Check the box of injustice. Despite the logic and despite the times. “Companies with gender diversity are more profitable”, defends Anne Tolmunen. “We are very lucky on this topic because there is a lot of published research. Boston Consulting Group, McKinsey, Harvard, World Economic Forum, brokerage houses. There is clear evidence that the most inclusive companies are more profitable while also assuming less risk ”.
Women 5% of bosses
It hardly matters. Only 5% of CEOs in the United States and Europe are women. It is something even stickier than the injustice of numbers, it is something linked to a toxic culture. “There are fewer female senior managers in Japan than in China. It is not a paradox linked to economic but cultural development ”, Tolmunen clarifies. A situation, sometimes, fueled by a kind of financial Stockholm syndrome. The Harvard Business Review magazine traveled to Sweden to tell how they understood – in one of the most egalitarian countries in the world – the dialogue between finance and women. And she found that many attributed part of their success to being comfortable in a man’s environment.
“I have grown up with two brothers, and most of my closest friends are gay. To be honest, it would be more uncomfortable for me to work with women, ”a Swedish investment banker told the publication. It is obvious. Male culture imposes camouflage in it to advance in finances. So? Should women give up their femininity, their identity to be successful in the world of money? It would be an absurd abdication.
Finance and the planet need women.
Finance and the planet need women. “Although investors”, as recognized by the French manager, “do not look at social metrics.” Women, more than men, propose investments that have a social or environmental impact. Perhaps they are the hope of initiatives that incorporate environmental, social and corporate governance (ESG) values. A still small space, it manages 250,000 million dollars (225,000 million euros) in assets, but that can detonate like the Big Bang if we think that the baby boomers will transfer 31 billion dollars to their wives and children in the next 20 years.
It is the praise of the difference. Women are different from men. “We have, for example, an opposite approach to risk. We are more cautious and the men, more aggressive ”, relates Tolmunen. “In the face of uniqueness, what is powerful is the combination of men and women. If you only have men or only women (something that does not happen, by the way, very often) making investment decisions, you lose an enriching perception of the business, reality and your relationship with clients. That is why I believe in balance ”.
The financial industry must understand — as medicine already does with its personalized treatments — that all human beings are unique. And the singular generates profits. “We are talking about investments and, logically, the return is important. But doing good does not mean sacrificing benefits.

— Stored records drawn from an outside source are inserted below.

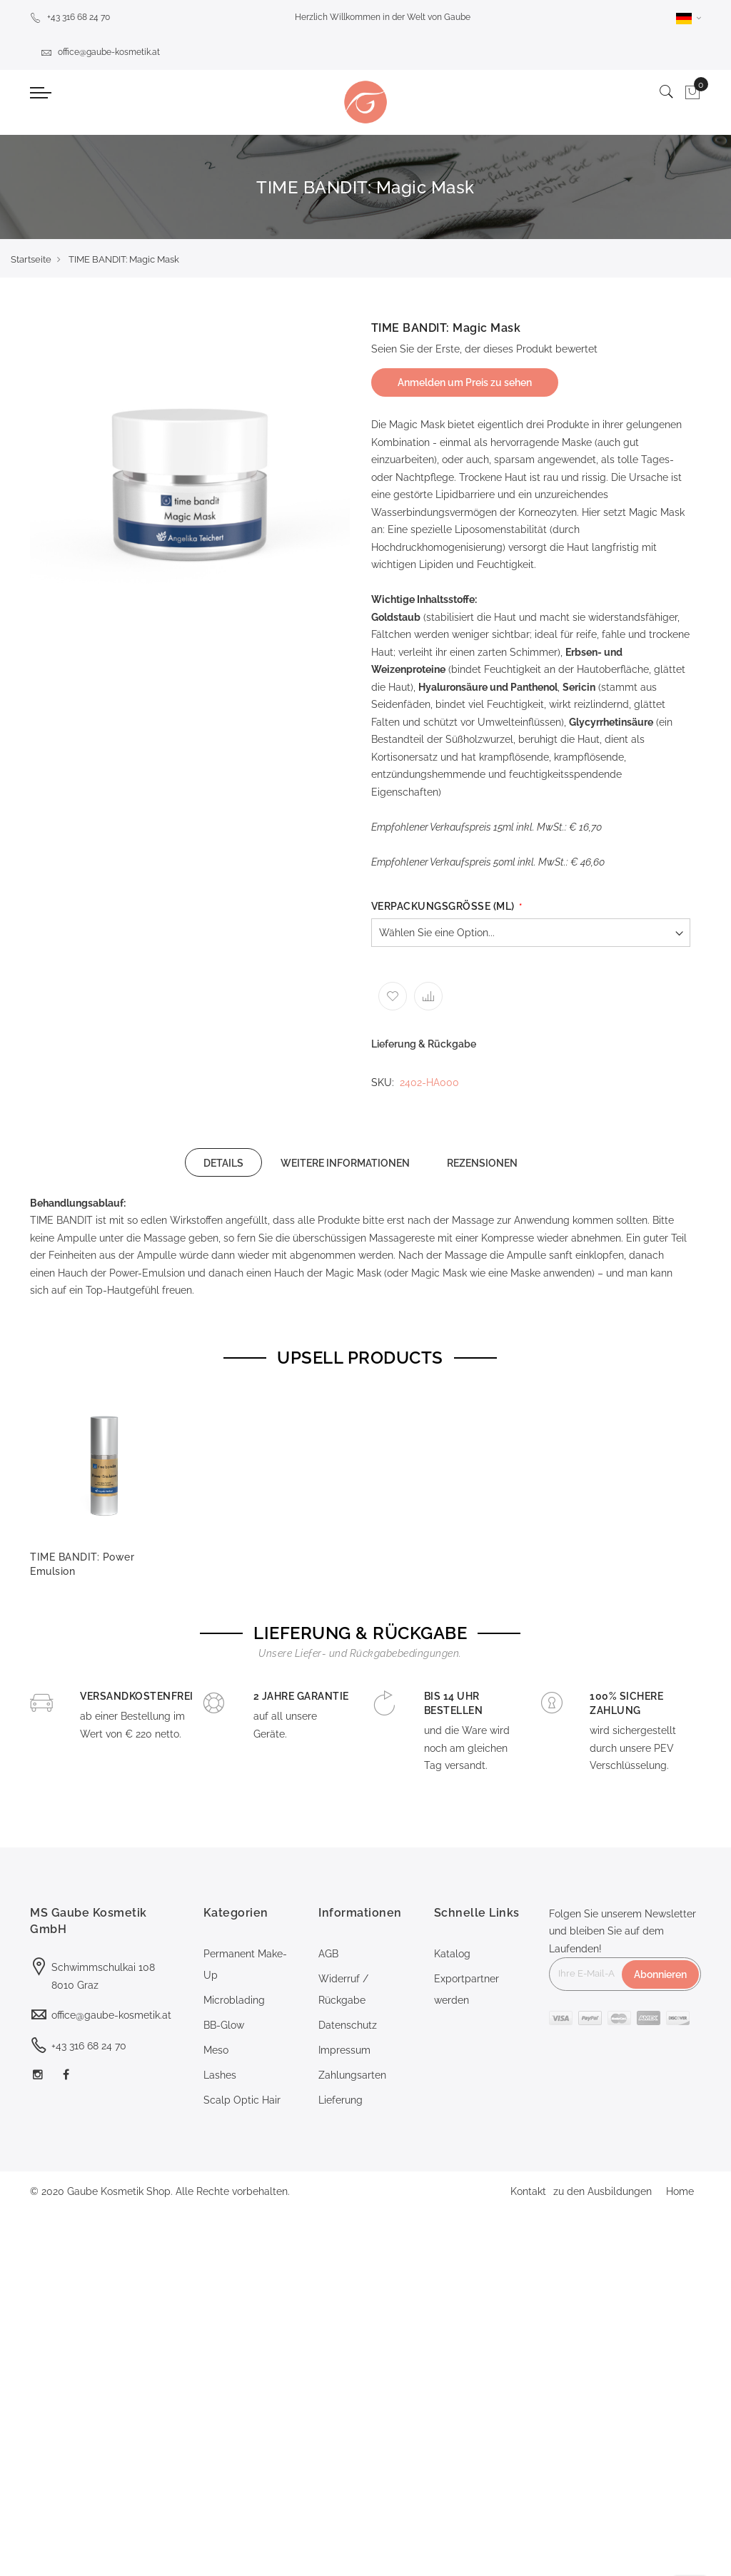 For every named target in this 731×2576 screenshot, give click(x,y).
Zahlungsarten (352, 2075)
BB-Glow (223, 2025)
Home (680, 2191)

You can exclude companies with toxic culture or offensive countries and companies and give good results. This is the message, ”he observes.
It’s getting late. Anne Tolmunen’s plane to London takes off early from T4. It rains, another rarity, in the center of Madrid, and the traffic proposes an unsolvable equation. Between the drops and the humidity, in the Axa offices, a phrase distills an hour of dialogue. “Finance has lagged behind social demands,” acknowledges the analyst. Where were they when everything seemed to fall? Silence.